写真2 ENEOS グローブ薩摩川内太陽光
第1・第2 発電所

 市内にある太陽光発電所の中で最大規模のENEOSグローブ薩摩川内太陽光第1・第2発電所(写真2)を見学しました。13年9月26日に完成し、最大出力は計3.5MW(3500kW)。年間発電電力量は、一般家庭約1100世帯の年間電力消費量に相当します。
 このほか、同市の総合運動公園では、駐車場の屋根などに設置した太陽光発電システム(出力計670kW)が14年2月から稼働しています。平常時は630kW分を九州電力に売電し、40kW分を自家消費しています。17年1月に定置型蓄電池を導入し、停電時には公園内の施設に電力を供給します。電気自動車(EV)の普及も進めており、公園内には充電器が設置されています(写真3)。このほか市内8カ所に市は急速充電器を設置しています。

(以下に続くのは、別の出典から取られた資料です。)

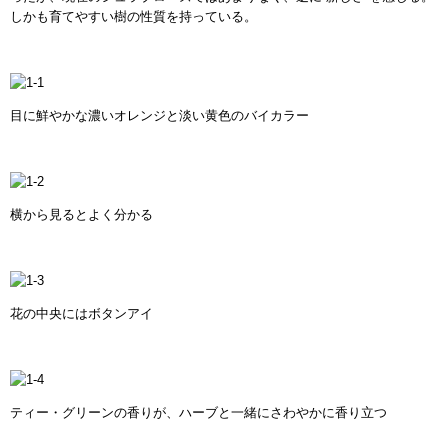
しかも育てやすい樹の性質を持っている。
目に鮮やかな濃いオレンジと淡い黄色のバイカラー
横から見るとよく分かる
花の中央にはボタンアイ
ティー・グリーンの香りが、ハーブと一緒にさわやかに香り立つ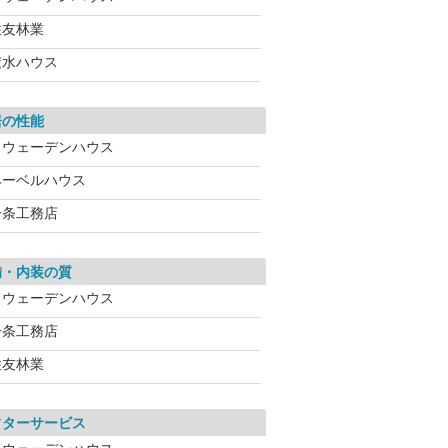
住友林業
積水ハウス
居の性能
スウェーデンハウス
ヘーベルハウス
一条工務店
備・内装の質
スウェーデンハウス
一条工務店
住友林業
フターサービス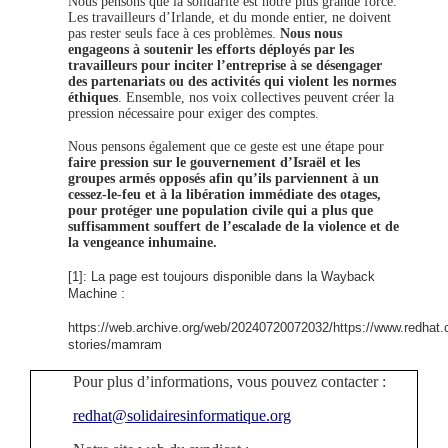
Nous pensons que la solidarité est notre plus grande force.
Les travailleurs d’Irlande, et du monde entier, ne doivent
pas rester seuls face à ces problèmes.
Nous nous
engageons à soutenir les efforts déployés par les
travailleurs pour inciter l’entreprise à se désengager
des partenariats ou des activités qui violent les normes
éthiques
. Ensemble, nos voix collectives peuvent créer la
pression nécessaire pour exiger des comptes.
Nous pensons également que ce geste est une étape pour
faire pression sur le gouvernement d’Israël et les
groupes armés opposés afin qu’ils parviennent à un
cessez-le-feu et à la libération immédiate des otages,
pour protéger une population civile qui a plus que
suffisamment souffert de l’escalade de la violence et de
la vengeance inhumaine.
[1]: La page est toujours disponible dans la Wayback
Machine :
https://web.archive.org/web/20240720072032/https://www.redhat
stories/mamram
Pour plus d’informations, vous pouvez contacter :
redhat@
solidairesinformatique.
org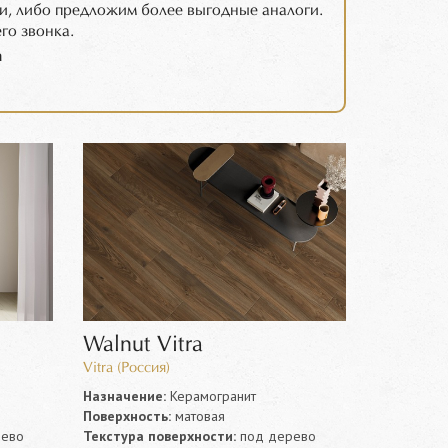
и, либо предложим более выгодные аналоги.
го звонка.
m
Walnut Vitra
Vitra (Россия)
Назначение:
Керамогранит
Поверхность:
матовая
ево
Текстура поверхности:
под дерево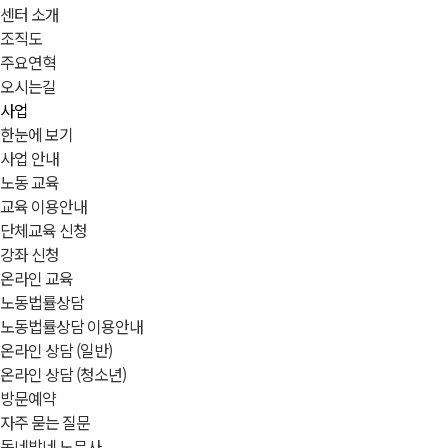
센터 소개
조직도
주요연혁
오시는길
사업
한눈에 보기
사업 안내
노동 교육
교육 이용안내
단체교육 신청
강좌 신청
온라인 교육
노동법률상담
노동법률상담 이용안내
온라인 상담 (일반)
온라인 상담 (청소년)
방문예약
자주 묻는 질문
동네방네 노무사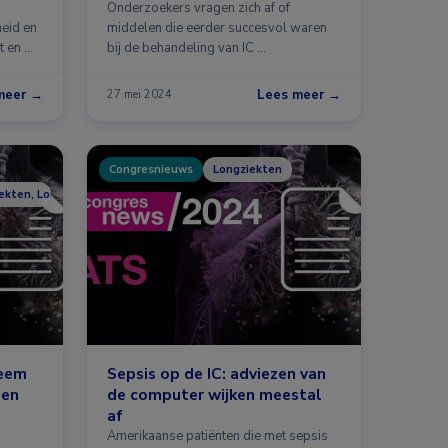
Onderzoekers vragen zich af of
heid en
middelen die eerder succesvol waren
t en …
bij de behandeling van IC …
meer →
Lees meer →
27 mei 2024
Congresnieuws
Longziekten
iekten, Longziekten
leem
Sepsis op de IC: adviezen van
men
de computer wijken meestal
af
Amerikaanse patiënten die met sepsis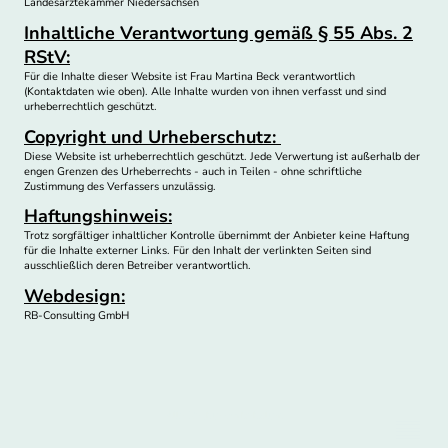
Landesärztekammer Niedersachsen
Inhaltliche Verantwortung gemäß § 55 Abs. 2
RStV:
Für die Inhalte dieser Website ist Frau Martina Beck verantwortlich
(Kontaktdaten wie oben). Alle Inhalte wurden von ihnen verfasst und sind
urheberrechtlich geschützt.
Copyright und Urheberschutz:
Diese Website ist urheberrechtlich geschützt. Jede Verwertung ist außerhalb der
engen Grenzen des Urheberrechts - auch in Teilen - ohne schriftliche
Zustimmung des Verfassers unzulässig.
Haftungshinweis:
Trotz sorgfältiger inhaltlicher Kontrolle übernimmt der Anbieter keine Haftung
für die Inhalte externer Links. Für den Inhalt der verlinkten Seiten sind
ausschließlich deren Betreiber verantwortlich.
Webdesign:
RB-Consulting GmbH
Alle Rechte vorbehalten.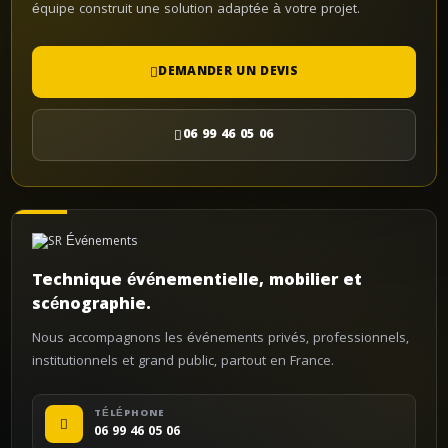
équipe construit une solution adaptée à votre projet.
DEMANDER UN DEVIS
06 99 46 05 06
Technique événementielle, mobilier et
scénographie.
Nous accompagnons les événements privés, professionnels,
institutionnels et grand public, partout en France.
TÉLÉPHONE
06 99 46 05 06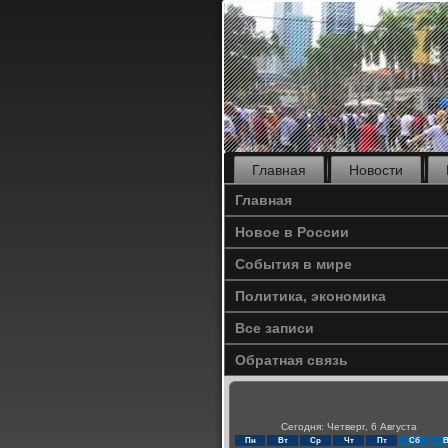
Главная
Новости
Главная
Новое в России
События в мире
Политика, экономика
Все записи
Обратная связь
Сегодня: Четверг, 6 Августа
Пн
Вт
Ср
Чт
Пт
Сб
В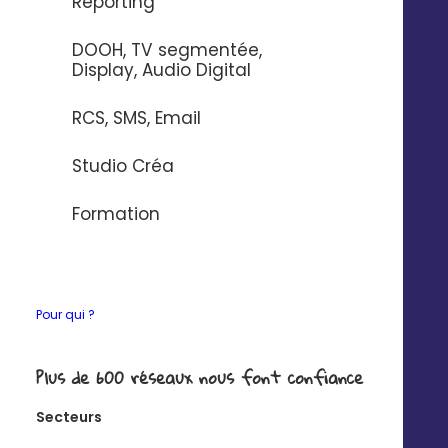
Reporting
Si vous souhaitez en savoir plus sur nos connecteurs,
DOOH, TV segmentée,
contactez-nous
.
Display, Audio Digital
RCS, SMS, Email
Ce que vous pourrez
Studio Créa
faire avec
Formation
Synchronisez vos
Pour qui ?
contacts de façon
unilatérale
Plus de 600 réseaux nous font confiance
Exemple : créer un contact dans
Secteurs
Digitaleo lorsqu'un formulaire Google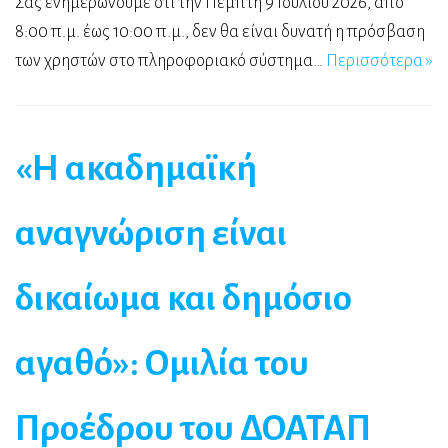
Σας ενημερώνουμε ότι την Πέμπτη 9 Ιουλίου 2026, από
8:00 π.μ. έως 10:00 π.μ., δεν θα είναι δυνατή η πρόσβαση
των χρηστών στο πληροφοριακό σύστημα…
Περισσότερα »
«Η ακαδημαϊκή
αναγνώριση είναι
δικαίωμα και δημόσιο
αγαθό»: Ομιλία του
Προέδρου του ΔΟΑΤΑΠ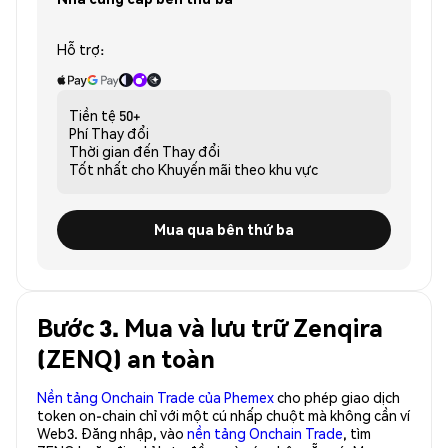
Hỗ trợ:
Tiền tệ
50+
Phí
Thay đổi
Thời gian đến
Thay đổi
Tốt nhất cho
Khuyến mãi theo khu vực
Mua qua bên thứ ba
Bước 3. Mua và lưu trữ Zenqira
(ZENQ) an toàn
Nền tảng Onchain Trade của Phemex
cho phép giao dịch
token on-chain chỉ với một cú nhấp chuột mà không cần ví
Web3. Đăng nhập, vào
nền tảng Onchain Trade
, tìm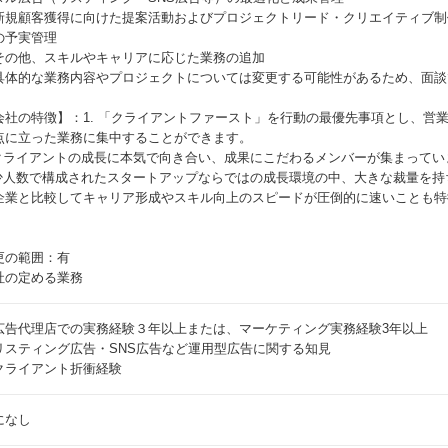
新規顧客獲得に向けた提案活動およびプロジェクトリード・クリエイティブ制
の予実管理
その他、スキルやキャリアに応じた業務の追加
具体的な業務内容やプロジェクトについては変更する可能性があるため、面談
。
会社の特徴】：1. 「クライアントファースト」を行動の最優先事項とし、営
点に立った業務に集中することができます。
.クライアントの成長に本気で向き合い、成果にこだわるメンバーが集まってい
.少人数で構成されたスタートアップならではの成長環境の中、大きな裁量を
企業と比較してキャリア形成やスキル向上のスピードが圧倒的に速いことも特
更の範囲：有
社の定める業務
広告代理店での実務経験３年以上または、マーケティング実務経験3年以上
リスティング広告・SNS広告など運用型広告に関する知見
クライアント折衝経験
になし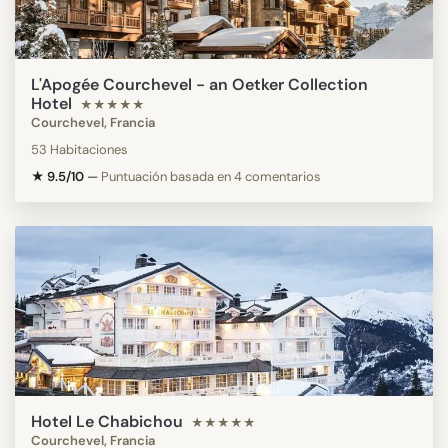
L'Apogée Courchevel - an Oetker Collection
Hotel
★★★★★
Courchevel, Francia
53 Habitaciones
★ 9.5/10
—
Puntuación basada en 4 comentarios
Hotel Le Chabichou
★★★★★
Courchevel, Francia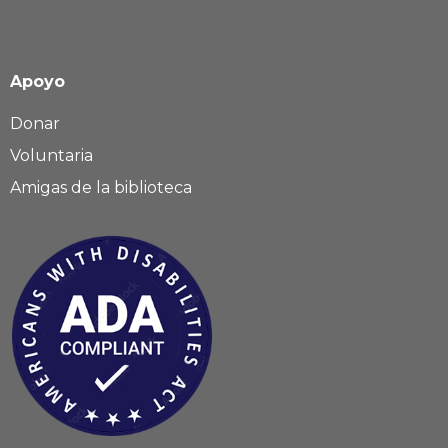
Apoyo
Donar
Voluntaria
Amigas de la biblioteca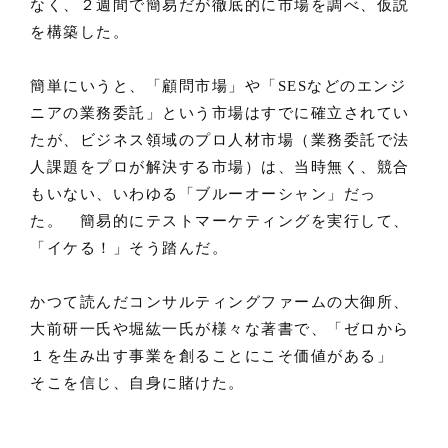
なく、２週間で簡易だが徹底的に市場を調べ、仮説
を構築した。
簡単にいうと、「顧問市場」や「SESなどのエンジ
ニアの業務委託」という市場はすでに確立されてい
たが、ビジネス領域のプロ人材市場（業務委託で法
人課題をプロが解決する市場）は、当時無く、競合
もいない、いわゆる「ブルーオーシャン」だっ
た。 簡易的にテストマーケティングを実行して、
「イケる！」そう踏んだ。
かつて読んだコンサルティングファームの大御所、
大前研一氏や堀紘一氏が様々な著書で、「ゼロから
１を生み出す事業を創ることにこそ価値がある」
そこを信じ、自身に賭けた。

 また、同市高江町柳山から久見崎町笠山周辺にかけて、柳山ウインドファームが風力発電所(写真4)を運営しています。出力2300kWのドイツ製風車12基(計2万7600kW)を設置し、14年10月から稼働しています。年間発電電力量は、一般家庭約1万5000世帯の年間電力消費量に相当します。大型の風車(全高119m、ブレード径82m)は近くで見ると迫力があります。
 この日は風車がよく回っていましたが、騒音はそれほど気になりません。騒音に配慮してギアレス構造を採用し、ギアボックスの騒音をなくしています。
 次に小鷹水力発電所(最大出力30kW、写真5)に案内していただきました。同市と建設コンサルタント会社大手、日本工営(東京)が共同で、川内川支流の田海川に建設された農業用取水堰を活用し、らせん水車(スクリュー形状の羽根が3枚ついている水車)の小水力発電設備を15年6月に設置しました。経済産業省の補助を活用しています。久保対策監に説明していただきました。
 「らせん水車は、ほかの種類の水車と比べて構造が簡単なため、設置時のコストやメンテナンスの労力を減らせる可能性があります。ただ、国内での導入実績が少なく、効率特性や環境への影響などを調べるため実証を行っています」
 「発電した電気は近くの物産館に供給しています。余った電力はEVに給電し、物産の配送などに活用しています。エネルギーを感じながら自然と親しむ憩いの場になればと思っています」

写真3 総合運動公園に設置されたEV用充電器1基と非常用コンセント5基

写真3 総合運動公園に設置されたEV用充電器1基と非常用コンセント5基

写真4 柳山ウインドファーム

写真4 柳山ウインドファーム

写真5 小鷹水力発電所

写真5 小鷹水力発電所

竹バイオマス産業都市構想

 同市は、竹の放置林を地域資源として活用する構想を打ち出し、国の16年度「バイオマス産業都市」に選定されています。
 市の「竹バイオマス産業都市構想」では、竹から抽出したセルロースナノファイバー(CNF=植物由来の先端素材)の可能性に着目。17年6月から、中越パルプ工業川内工場内のプラントで、CNFの商用生産が始まっています(年間生産量100トン)。CNFをプラスチックに混ぜることで、自動車部品などを軽く強くすることが期待されています。
 「市として、竹CNFの利用促進を図り、竹の収集、処理、運搬、竹CNF製造の流れの中で、地域産業の振興、雇用創出を目指しています。また、竹は塩素・カリウム・ケイ素などを含むため、バイオマス発電には不向きとされていましたが、新技術の開発でバイオマス発電の可能性も高まっており、実現につなげたいと思っています」(久保対策監)
 同市の次世代エネルギー関連の取り組みとしては、スマートハウス実証事業、LED街路灯導入事業、超小型モビリティ導入実証事業、上甑島(かみこしきしま)でのEV40台導入とリユース蓄電池導入実証事業など、多くのプロジェクトが進行中です。
 「10年、20年先を見据えた次世代エネルギービジョンを、市民の理解を得ながら、スピード感をもって具体化していきたい。目指すのは、原子力、火力、次世代エネルギーがそろった総合エネルギー拠点です。エネルギーの安定供給に貢献するとともに、まちを持続可能な形で発展させていきたいと考えています」
 次世代エネルギーの普及に取り組む同市の事例は、他の原発立地地域のまちづくりで、大いに参考になると思われます。